On November 17, 2017, Prime Minister Nguyen Xuan Phuc appointed Lê Quốc Minh as Deputy General Director of Vietnam News Agency.

He is also the initiator of the Say No to Fake News project to equip students with detecting fake news, starting from 2019, deployed in many localities throughout the country such as Hanoi, Ho Chi Minh City, Da Nang, Hai Phong, Dong Thap, Can Tho. By the end of 2020, VNA's project is called "Fighting against fake news – Creative ideas and effective solutions", with three components: Anti-Fake News song in 15 languages; Factcheckvn account on TikTok aimed at young people; and The Say No to Fake News Project won the Best Project for News Literacy category within the WAN-IFRA Asia Digital Media Awards 2020. Factcheckvn was also honoured as the community media channel of the year at TikTok Awards Vietnam 2020.

In two days August 13–14, in Hanoi, the Party Committee of the Vietnam News Agency held the 26th Congress (term of 2020 – 2025), electing Lê Quốc Minh as secretary of the Party Committee of the Vietnam News Agency.
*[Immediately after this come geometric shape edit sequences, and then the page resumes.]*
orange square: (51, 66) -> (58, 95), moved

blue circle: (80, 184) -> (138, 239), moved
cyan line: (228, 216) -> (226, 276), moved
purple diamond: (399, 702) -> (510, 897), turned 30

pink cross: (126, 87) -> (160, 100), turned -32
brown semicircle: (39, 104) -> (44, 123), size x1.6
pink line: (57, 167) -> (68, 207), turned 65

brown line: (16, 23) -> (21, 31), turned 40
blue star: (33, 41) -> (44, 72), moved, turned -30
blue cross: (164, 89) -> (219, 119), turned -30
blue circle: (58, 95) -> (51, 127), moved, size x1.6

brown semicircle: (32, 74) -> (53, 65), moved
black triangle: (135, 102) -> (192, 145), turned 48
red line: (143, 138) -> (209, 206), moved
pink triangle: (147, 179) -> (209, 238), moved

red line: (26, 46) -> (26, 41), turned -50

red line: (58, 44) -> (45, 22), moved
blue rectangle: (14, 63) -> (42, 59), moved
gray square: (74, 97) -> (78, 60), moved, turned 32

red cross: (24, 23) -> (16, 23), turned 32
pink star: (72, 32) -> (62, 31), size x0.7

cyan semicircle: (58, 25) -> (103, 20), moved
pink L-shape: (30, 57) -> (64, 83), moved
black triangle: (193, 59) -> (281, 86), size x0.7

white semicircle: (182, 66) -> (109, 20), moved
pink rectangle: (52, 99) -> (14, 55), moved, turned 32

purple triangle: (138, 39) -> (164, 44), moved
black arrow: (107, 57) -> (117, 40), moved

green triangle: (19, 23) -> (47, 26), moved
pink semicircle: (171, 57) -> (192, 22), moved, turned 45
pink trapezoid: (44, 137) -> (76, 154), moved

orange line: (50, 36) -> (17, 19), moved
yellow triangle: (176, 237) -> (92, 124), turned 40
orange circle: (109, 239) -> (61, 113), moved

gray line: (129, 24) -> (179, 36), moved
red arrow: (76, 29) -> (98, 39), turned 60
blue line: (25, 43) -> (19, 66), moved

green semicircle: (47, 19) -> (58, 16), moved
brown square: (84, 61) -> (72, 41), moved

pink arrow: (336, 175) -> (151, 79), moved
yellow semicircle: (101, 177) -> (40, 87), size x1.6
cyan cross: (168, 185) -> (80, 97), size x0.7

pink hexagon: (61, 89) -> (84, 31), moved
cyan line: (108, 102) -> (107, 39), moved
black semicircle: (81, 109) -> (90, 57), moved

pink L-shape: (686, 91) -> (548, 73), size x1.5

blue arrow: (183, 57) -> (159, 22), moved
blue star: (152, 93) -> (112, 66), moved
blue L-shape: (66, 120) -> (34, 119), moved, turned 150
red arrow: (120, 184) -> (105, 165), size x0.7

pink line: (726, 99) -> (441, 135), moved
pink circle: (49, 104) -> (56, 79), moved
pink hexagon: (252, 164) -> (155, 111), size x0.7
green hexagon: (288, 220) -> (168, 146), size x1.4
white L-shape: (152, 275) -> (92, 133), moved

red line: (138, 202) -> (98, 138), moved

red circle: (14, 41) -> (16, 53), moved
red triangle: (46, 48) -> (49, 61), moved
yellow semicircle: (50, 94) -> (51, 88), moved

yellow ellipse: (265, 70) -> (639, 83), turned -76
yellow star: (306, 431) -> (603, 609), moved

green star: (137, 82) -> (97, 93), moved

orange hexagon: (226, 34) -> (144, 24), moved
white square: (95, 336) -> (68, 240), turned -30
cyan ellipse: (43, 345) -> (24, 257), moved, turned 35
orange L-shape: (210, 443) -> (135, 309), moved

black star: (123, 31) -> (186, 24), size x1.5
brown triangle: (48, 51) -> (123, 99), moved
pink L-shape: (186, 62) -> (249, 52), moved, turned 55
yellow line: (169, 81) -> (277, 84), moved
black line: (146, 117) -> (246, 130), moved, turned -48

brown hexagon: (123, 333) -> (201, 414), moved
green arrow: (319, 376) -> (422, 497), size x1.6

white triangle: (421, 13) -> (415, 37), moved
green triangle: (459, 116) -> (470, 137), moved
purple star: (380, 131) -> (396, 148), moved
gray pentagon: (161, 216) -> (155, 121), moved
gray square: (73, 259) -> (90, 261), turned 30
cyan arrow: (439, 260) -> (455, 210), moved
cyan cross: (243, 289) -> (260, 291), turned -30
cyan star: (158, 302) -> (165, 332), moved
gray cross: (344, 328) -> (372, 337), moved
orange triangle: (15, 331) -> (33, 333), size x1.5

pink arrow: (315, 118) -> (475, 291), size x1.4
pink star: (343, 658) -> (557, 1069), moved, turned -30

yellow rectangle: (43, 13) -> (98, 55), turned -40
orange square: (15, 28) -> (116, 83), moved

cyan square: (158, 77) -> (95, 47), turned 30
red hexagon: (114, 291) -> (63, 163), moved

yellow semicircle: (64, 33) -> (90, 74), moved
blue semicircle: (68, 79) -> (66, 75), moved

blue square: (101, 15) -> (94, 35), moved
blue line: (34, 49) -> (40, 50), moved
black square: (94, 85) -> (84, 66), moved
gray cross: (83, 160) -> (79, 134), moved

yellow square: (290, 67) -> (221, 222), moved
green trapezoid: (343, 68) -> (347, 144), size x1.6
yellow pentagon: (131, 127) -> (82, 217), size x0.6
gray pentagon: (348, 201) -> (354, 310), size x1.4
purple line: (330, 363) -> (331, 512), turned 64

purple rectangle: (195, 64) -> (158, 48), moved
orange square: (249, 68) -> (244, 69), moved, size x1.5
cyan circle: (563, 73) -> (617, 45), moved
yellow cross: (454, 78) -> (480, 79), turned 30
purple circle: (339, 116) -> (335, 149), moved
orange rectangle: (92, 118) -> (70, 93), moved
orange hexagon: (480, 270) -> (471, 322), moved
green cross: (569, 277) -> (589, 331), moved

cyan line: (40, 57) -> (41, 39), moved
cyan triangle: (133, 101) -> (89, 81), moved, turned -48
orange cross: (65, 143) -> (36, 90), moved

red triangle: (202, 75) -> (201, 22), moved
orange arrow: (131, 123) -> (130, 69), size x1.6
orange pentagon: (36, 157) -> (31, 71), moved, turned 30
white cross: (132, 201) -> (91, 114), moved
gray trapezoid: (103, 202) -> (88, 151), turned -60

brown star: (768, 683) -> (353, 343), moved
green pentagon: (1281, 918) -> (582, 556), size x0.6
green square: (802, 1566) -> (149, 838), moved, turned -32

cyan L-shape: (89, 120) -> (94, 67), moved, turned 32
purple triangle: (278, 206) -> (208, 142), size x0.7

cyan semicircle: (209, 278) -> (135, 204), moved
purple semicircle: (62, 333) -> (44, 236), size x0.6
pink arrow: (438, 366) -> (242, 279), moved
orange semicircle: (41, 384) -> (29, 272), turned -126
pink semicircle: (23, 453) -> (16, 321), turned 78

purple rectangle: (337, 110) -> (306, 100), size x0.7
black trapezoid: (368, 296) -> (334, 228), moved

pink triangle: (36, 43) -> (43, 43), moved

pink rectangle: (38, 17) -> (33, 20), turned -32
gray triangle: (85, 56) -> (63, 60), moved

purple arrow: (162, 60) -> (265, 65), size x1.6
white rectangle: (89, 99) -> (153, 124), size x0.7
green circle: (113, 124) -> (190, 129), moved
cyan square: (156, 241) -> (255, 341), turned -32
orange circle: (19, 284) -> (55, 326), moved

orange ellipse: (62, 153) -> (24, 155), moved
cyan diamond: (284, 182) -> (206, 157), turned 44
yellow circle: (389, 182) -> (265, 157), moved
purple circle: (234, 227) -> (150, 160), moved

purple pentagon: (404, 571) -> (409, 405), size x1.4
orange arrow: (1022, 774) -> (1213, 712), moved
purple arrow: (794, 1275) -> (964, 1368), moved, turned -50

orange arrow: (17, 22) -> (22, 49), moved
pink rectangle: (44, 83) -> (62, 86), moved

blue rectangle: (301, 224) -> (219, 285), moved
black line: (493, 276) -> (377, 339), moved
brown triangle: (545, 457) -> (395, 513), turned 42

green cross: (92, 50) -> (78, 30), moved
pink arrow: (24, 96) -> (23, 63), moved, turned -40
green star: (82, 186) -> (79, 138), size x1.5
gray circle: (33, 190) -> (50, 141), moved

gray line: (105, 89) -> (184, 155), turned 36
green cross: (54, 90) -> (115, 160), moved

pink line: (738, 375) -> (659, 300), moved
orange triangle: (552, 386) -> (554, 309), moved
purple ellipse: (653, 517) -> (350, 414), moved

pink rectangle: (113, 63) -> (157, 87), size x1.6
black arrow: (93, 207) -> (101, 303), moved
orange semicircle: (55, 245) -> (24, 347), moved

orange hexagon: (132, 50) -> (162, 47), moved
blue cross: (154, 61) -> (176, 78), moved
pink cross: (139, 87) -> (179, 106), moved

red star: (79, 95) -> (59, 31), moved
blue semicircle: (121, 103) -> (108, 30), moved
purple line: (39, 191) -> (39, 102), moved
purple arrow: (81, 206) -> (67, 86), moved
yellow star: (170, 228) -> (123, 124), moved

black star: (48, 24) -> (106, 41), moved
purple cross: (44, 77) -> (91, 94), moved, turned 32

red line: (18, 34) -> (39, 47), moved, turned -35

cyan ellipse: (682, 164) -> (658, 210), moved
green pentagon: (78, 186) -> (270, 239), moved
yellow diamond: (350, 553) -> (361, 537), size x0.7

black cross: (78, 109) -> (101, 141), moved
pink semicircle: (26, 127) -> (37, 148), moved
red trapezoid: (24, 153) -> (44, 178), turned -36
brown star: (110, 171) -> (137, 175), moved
On January 30, 2021, at the 13th National Congress of the Communist Party of Vietnam, he was elected as an official member of the 13th Central Committee of the Communist Party of Vietnam.

On April 29, 2021, the Politburo issued a decision to appoint Lê Quốc Minh as editor-in-chief of Nhân Dân. He officially took the position during the Party Central Committee's personnel deployment conference on May 20, 2021.

On August 6, 2021, the Central Propaganda Department of the Communist Party of Vietnam announced the Decision No. 180-QDNS/TW, issued on July 21, 2021 of the Politburo, appointing Lê Quốc Minh deputy head of Central Propaganda Department of the Communist Party of Vietnam. He was also appointed to hold the position of party secretary of the Vietnam Journalists Association.